(Extracted page text data)

((

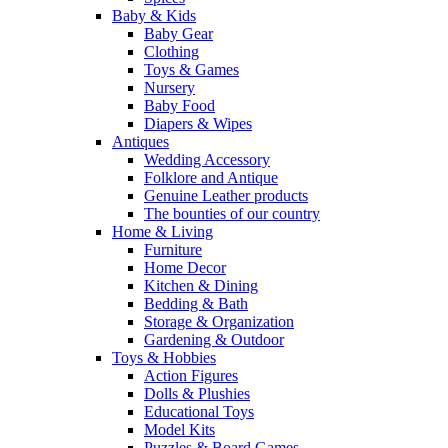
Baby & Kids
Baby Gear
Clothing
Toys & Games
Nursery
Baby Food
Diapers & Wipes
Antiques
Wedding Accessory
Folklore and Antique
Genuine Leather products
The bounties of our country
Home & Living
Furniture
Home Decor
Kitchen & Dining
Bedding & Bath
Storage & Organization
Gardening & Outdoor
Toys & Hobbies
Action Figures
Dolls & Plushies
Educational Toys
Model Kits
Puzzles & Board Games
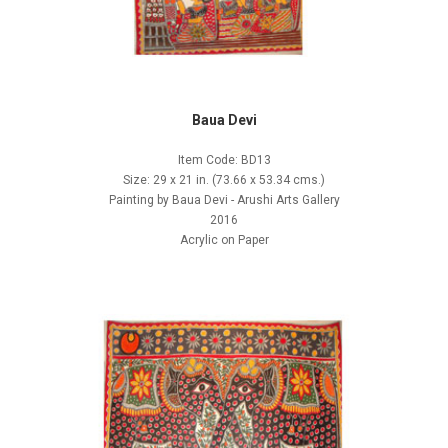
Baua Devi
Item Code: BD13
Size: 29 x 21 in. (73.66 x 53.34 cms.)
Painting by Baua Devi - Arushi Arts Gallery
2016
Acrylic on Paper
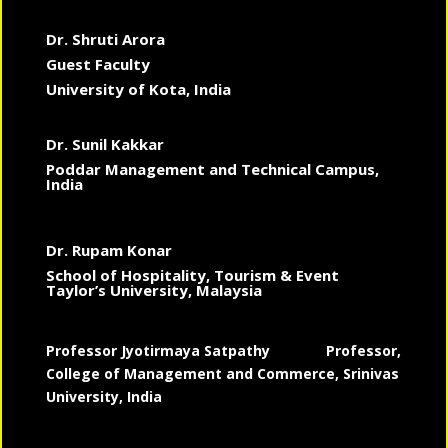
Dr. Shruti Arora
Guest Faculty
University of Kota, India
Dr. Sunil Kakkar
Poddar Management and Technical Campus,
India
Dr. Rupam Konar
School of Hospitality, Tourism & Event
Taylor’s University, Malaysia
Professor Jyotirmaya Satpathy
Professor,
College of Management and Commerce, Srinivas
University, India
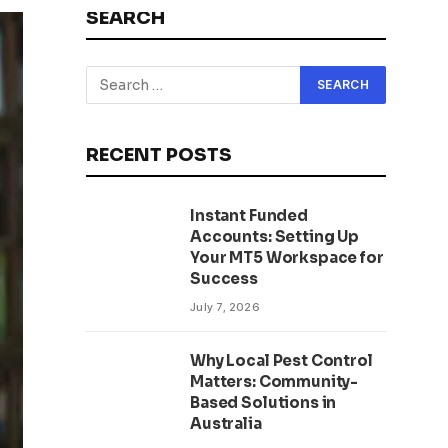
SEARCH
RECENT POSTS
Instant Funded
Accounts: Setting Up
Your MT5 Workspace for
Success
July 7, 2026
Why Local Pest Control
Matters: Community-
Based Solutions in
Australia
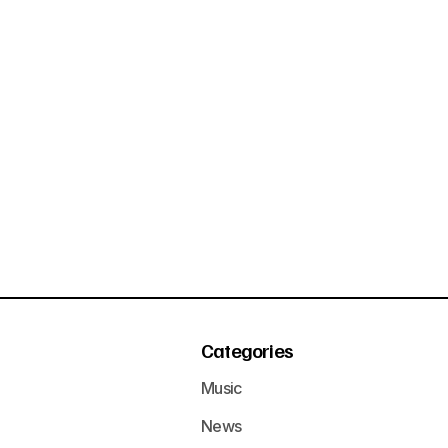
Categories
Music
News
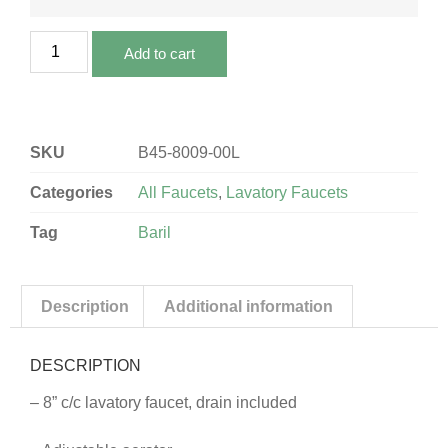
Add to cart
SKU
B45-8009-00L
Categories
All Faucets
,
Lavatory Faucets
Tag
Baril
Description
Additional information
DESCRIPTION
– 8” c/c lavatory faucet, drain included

))
((

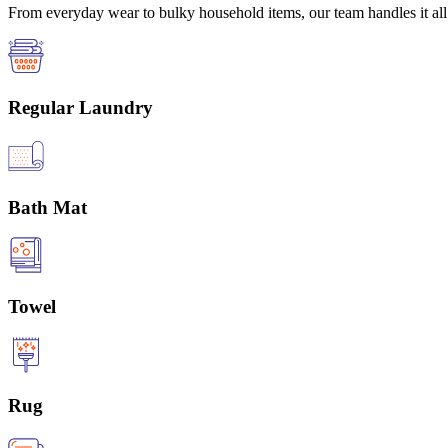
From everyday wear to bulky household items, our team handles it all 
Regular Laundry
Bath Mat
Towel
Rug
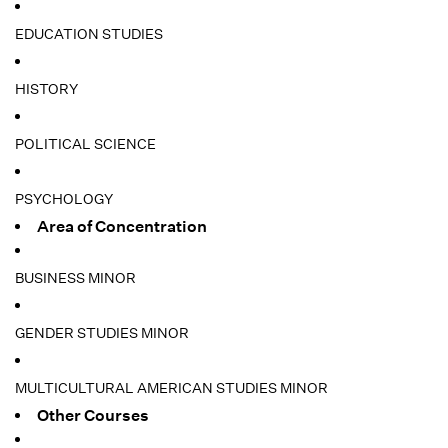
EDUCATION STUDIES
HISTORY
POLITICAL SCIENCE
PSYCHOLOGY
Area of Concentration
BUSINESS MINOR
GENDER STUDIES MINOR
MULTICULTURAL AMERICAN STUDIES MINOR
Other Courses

))
((

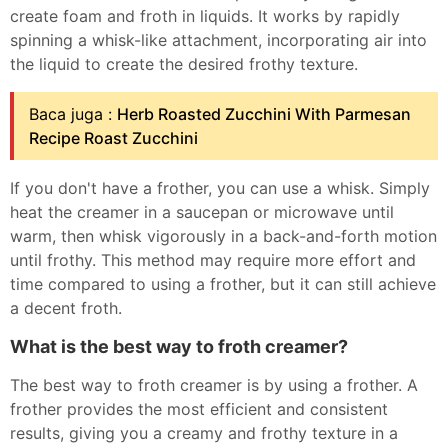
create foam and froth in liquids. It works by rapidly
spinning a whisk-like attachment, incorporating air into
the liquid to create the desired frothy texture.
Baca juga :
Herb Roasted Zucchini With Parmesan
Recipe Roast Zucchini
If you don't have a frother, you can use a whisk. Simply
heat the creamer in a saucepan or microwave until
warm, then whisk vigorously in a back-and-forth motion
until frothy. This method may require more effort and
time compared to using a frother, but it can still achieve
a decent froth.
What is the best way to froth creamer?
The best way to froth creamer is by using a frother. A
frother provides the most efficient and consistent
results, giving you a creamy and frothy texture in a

))

Exercise:
Find out how many lines above hold "Devi". Write only the number.

Exercise answer:
2